*About this exercise:* All of the data below is to be repeated exactly, except for the pictures.

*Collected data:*
++++++++++++++++++++

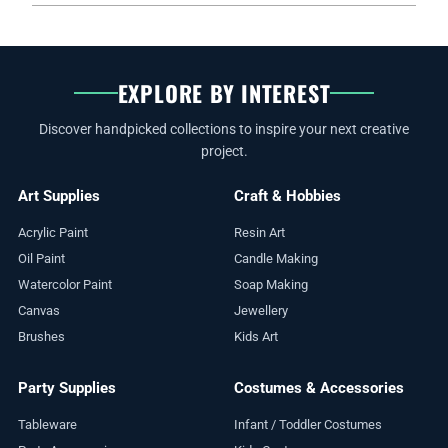
EXPLORE BY INTEREST
Discover handpicked collections to inspire your next creative
project.
Art Supplies
Craft & Hobbies
Acrylic Paint
Resin Art
Oil Paint
Candle Making
Watercolor Paint
Soap Making
Canvas
Jewellery
Brushes
Kids Art
Party Supplies
Costumes & Accessories
Tableware
Infant / Toddler Costumes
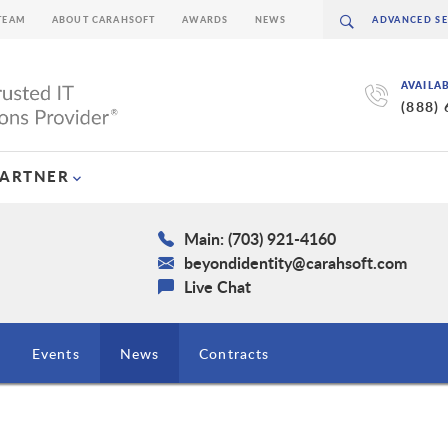
TEAM
ABOUT CARAHSOFT
AWARDS
NEWS
AVAILA
(888)
PARTNER
Main: (703) 921-4160
beyondidentity@carahsoft.com
Live Chat
Events
News
Contracts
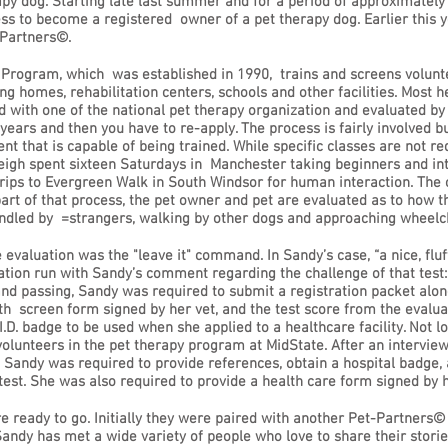
py dog. Starting late last summer and for a period of approximatel
ss to become a registered owner of a pet therapy dog. Earlier this 
tPartners©.
ogram, which was established in 1990, trains and screens volunteer
g homes, rehabilitation centers, schools and other facilities. Most he
 with one of the national pet therapy organization and evaluated by on
years and then you have to re-apply. The process is fairly involved bu
t that is capable of being trained. While specific classes are not req
eigh spent sixteen Saturdays in Manchester taking beginners and in
 trips to Evergreen Walk in South Windsor for human interaction. Th
 part of that process, the pet owner and pet are evaluated as to how t
andled by =strangers, walking by other dogs and approaching wheelc
 evaluation was the "leave it" command. In Sandy’s case, “a nice, fluf
nation run with Sandy’s comment regarding the challenge of that test:
 and passing, Sandy was required to submit a registration packet alo
lth screen form signed by her vet, and the test score from the evalua
.D. badge to be used when she applied to a healthcare facility. Not l
volunteers in the pet therapy program at MidState. After an intervi
”, Sandy was required to provide references, obtain a hospital badge,
test. She was also required to provide a health care form signed by h
re ready to go. Initially they were paired with another Pet-Partners©
ndy has met a wide variety of people who love to share their stories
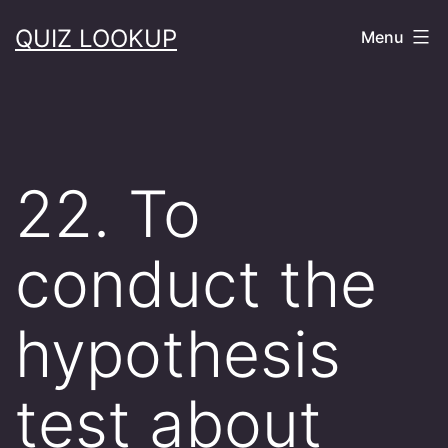
Skip
QUIZ LOOKUP
Menu
to
content
22. To
conduct the
hypothesis
test about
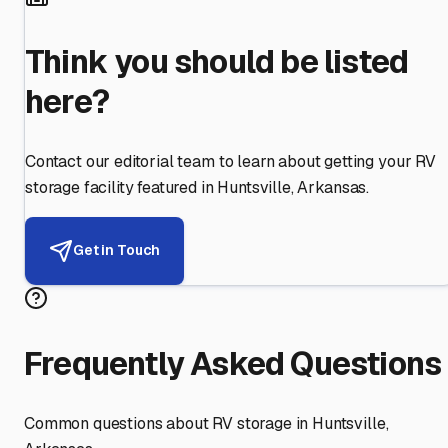
Think you should be listed
here?
Contact our editorial team to learn about getting your RV
storage facility featured in
Huntsville
,
Arkansas
.
Get in Touch
Frequently Asked Questions
Common questions about RV storage in
Huntsville
,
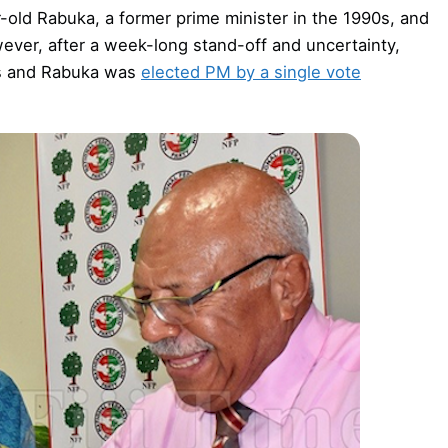
-old Rabuka, a former prime minister in the 1990s, and
wever, after a week-long stand-off and uncertainty,
us and Rabuka was
elected PM by a single vote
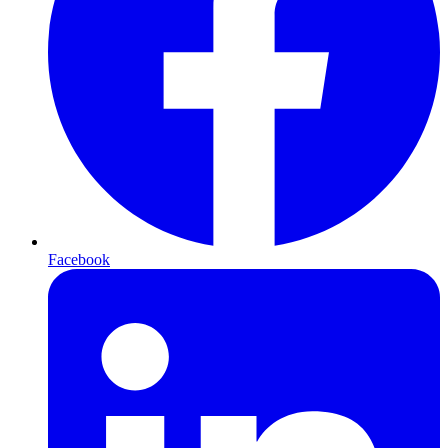
Facebook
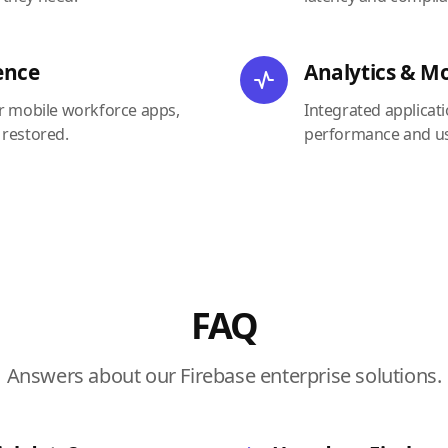
ence
Analytics & M
or mobile workforce apps,
Integrated applicat
 restored.
performance and us
FAQ
Answers about our Firebase enterprise solutions.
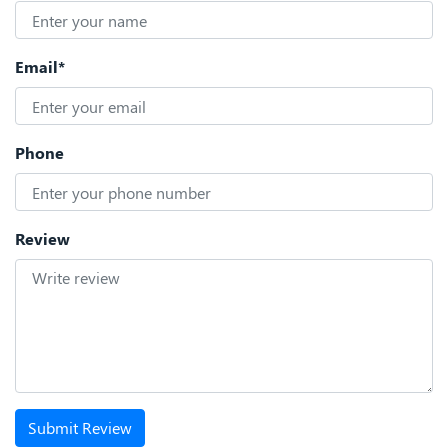
Email*
Phone
Review
Submit Review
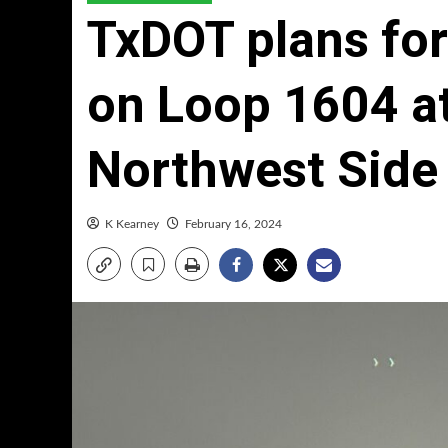
TxDOT plans fo
on Loop 1604 at
Northwest Side
K Kearney
February 16, 2024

++++++++++++++++++++

*Exercise solution:*
EXPLORE BY INTEREST
Discover handpicked collections to inspire your next creative
project.
Art Supplies
Craft & Hobbies
Acrylic Paint
Resin Art
Oil Paint
Candle Making
Watercolor Paint
Soap Making
Canvas
Jewellery
Brushes
Kids Art
Party Supplies
Costumes & Accessories
Tableware
Infant / Toddler Costumes
TEAM
ABOUT CARAHSOFT
AWARDS
NEWS
AVAILA
(888)
PARTNER
Main: (703) 921-4160
beyondidentity@carahsoft.com
Live Chat
Events
News
Contracts
py dog. Starting late last summer and for a period of approximatel
ss to become a registered owner of a pet therapy dog. Earlier this 
tPartners©.
ogram, which was established in 1990, trains and screens volunteer
g homes, rehabilitation centers, schools and other facilities. Most he
 with one of the national pet therapy organization and evaluated by on
years and then you have to re-apply. The process is fairly involved bu
t that is capable of being trained. While specific classes are not req
eigh spent sixteen Saturdays in Manchester taking beginners and in
 trips to Evergreen Walk in South Windsor for human interaction. Th
 part of that process, the pet owner and pet are evaluated as to how t
andled by =strangers, walking by other dogs and approaching wheelc
 evaluation was the "leave it" command. In Sandy’s case, “a nice, fluf
nation run with Sandy’s comment regarding the challenge of that test:
 and passing, Sandy was required to submit a registration packet alo
lth screen form signed by her vet, and the test score from the evalua
.D. badge to be used when she applied to a healthcare facility. Not l
volunteers in the pet therapy program at MidState. After an intervi
”, Sandy was required to provide references, obtain a hospital badge,
test. She was also required to provide a health care form signed by h
re ready to go. Initially they were paired with another Pet-Partners©
ndy has met a wide variety of people who love to share their stories
Skip
QUIZ LOOKUP
Menu
to
content
22. To
conduct the
hypothesis
test about
Think you should be listed
here?
Contact our editorial team to learn about getting your RV
storage facility featured in
Huntsville
,
Arkansas
.
Get in Touch
Frequently Asked Questions
Common questions about RV storage in
Huntsville
,
-old Rabuka, a former prime minister in the 1990s, and
wever, after a week-long stand-off and uncertainty,
us and Rabuka was
elected PM by a single vote
Facebook
ence
Analytics & M
or mobile workforce apps,
Integrated applicat
 restored.
performance and us
FAQ
Answers about our Firebase enterprise solutions.
Email*
Phone
Review
Submit Review
TxDOT plans fo
on Loop 1604 at
Northwest Side
K Kearney
February 16, 2024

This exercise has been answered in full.